====== SUPPLIED RECORDS

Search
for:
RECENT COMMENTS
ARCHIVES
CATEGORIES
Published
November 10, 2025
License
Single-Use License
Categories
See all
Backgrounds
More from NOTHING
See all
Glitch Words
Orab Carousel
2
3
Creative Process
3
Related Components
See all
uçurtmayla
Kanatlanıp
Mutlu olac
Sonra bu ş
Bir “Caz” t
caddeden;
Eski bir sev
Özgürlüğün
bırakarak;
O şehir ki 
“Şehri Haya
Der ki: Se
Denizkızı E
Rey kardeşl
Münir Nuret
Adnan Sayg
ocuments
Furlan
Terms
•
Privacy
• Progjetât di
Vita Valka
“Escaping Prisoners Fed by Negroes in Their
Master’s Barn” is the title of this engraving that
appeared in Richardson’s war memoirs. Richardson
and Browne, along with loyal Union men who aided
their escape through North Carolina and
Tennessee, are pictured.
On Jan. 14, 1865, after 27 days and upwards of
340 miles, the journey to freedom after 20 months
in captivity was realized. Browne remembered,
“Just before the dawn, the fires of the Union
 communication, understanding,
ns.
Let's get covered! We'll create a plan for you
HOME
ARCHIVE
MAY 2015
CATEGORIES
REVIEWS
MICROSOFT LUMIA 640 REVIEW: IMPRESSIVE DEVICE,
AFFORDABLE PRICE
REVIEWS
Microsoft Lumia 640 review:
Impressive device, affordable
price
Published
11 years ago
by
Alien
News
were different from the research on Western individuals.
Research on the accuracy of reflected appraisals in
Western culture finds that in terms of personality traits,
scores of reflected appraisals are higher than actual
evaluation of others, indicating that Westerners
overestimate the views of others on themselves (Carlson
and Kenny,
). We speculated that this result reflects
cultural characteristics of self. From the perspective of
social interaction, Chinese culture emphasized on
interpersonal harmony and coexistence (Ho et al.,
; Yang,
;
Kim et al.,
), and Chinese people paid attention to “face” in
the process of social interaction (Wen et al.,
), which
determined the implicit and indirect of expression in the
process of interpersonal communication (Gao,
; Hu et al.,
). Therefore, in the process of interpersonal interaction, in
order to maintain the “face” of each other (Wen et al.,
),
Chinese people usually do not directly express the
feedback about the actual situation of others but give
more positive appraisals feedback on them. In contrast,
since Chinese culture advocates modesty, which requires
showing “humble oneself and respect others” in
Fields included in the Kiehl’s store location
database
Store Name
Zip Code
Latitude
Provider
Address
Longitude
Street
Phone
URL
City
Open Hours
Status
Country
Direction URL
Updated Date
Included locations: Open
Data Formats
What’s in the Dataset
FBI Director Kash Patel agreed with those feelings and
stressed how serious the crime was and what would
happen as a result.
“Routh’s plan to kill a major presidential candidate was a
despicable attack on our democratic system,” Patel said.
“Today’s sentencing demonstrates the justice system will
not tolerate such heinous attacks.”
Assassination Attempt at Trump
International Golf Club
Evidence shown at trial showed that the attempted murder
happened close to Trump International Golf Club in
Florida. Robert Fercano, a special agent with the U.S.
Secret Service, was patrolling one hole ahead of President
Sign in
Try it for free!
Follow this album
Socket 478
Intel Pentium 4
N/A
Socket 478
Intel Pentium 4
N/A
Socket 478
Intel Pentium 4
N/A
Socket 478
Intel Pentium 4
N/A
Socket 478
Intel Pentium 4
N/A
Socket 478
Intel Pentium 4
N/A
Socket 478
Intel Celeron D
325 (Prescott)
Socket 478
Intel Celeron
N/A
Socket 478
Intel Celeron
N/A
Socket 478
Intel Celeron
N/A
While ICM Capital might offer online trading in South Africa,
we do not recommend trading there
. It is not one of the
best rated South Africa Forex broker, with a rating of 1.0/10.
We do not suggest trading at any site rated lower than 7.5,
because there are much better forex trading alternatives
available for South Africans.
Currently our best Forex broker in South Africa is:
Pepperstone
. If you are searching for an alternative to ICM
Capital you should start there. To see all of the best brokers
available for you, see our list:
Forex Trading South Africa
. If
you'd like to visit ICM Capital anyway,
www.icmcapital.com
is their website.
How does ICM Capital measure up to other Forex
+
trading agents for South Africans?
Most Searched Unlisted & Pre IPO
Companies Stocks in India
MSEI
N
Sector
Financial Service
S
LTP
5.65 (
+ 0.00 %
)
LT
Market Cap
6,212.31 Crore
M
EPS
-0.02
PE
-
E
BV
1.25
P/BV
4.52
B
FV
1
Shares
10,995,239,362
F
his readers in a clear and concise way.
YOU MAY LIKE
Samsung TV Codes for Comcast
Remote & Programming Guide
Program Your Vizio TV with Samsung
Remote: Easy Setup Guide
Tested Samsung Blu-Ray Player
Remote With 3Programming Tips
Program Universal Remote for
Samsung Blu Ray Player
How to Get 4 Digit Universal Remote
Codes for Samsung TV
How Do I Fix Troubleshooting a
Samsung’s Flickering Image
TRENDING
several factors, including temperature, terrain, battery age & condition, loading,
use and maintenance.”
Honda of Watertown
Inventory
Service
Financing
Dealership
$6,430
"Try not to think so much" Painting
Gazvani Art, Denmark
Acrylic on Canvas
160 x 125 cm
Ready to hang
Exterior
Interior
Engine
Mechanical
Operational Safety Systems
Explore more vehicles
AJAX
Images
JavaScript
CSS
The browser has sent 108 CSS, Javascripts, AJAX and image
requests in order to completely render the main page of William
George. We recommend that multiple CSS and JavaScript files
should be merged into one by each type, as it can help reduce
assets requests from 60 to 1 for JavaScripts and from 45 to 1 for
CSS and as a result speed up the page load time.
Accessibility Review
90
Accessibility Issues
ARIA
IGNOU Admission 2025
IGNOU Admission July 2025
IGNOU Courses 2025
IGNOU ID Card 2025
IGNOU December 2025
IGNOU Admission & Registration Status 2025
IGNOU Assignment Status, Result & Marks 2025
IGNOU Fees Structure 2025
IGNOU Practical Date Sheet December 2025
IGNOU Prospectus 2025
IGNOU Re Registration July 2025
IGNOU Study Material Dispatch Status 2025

============

Begin with the line that has "Data Formats" in the listing above and end after the line that has "alternative to ICM"; output those lines exactly.

* _ANSWER SPACE_:
Data Formats
What’s in the Dataset
FBI Director Kash Patel agreed with those feelings and
stressed how serious the crime was and what would
happen as a result.
“Routh’s plan to kill a major presidential candidate was a
despicable attack on our democratic system,” Patel said.
“Today’s sentencing demonstrates the justice system will
not tolerate such heinous attacks.”
Assassination Attempt at Trump
International Golf Club
Evidence shown at trial showed that the attempted murder
happened close to Trump International Golf Club in
Florida. Robert Fercano, a special agent with the U.S.
Secret Service, was patrolling one hole ahead of President
Sign in
Try it for free!
Follow this album
Socket 478
Intel Pentium 4
N/A
Socket 478
Intel Pentium 4
N/A
Socket 478
Intel Pentium 4
N/A
Socket 478
Intel Pentium 4
N/A
Socket 478
Intel Pentium 4
N/A
Socket 478
Intel Pentium 4
N/A
Socket 478
Intel Celeron D
325 (Prescott)
Socket 478
Intel Celeron
N/A
Socket 478
Intel Celeron
N/A
Socket 478
Intel Celeron
N/A
While ICM Capital might offer online trading in South Africa,
we do not recommend trading there
. It is not one of the
best rated South Africa Forex broker, with a rating of 1.0/10.
We do not suggest trading at any site rated lower than 7.5,
because there are much better forex trading alternatives
available for South Africans.
Currently our best Forex broker in South Africa is:
Pepperstone
. If you are searching for an alternative to ICM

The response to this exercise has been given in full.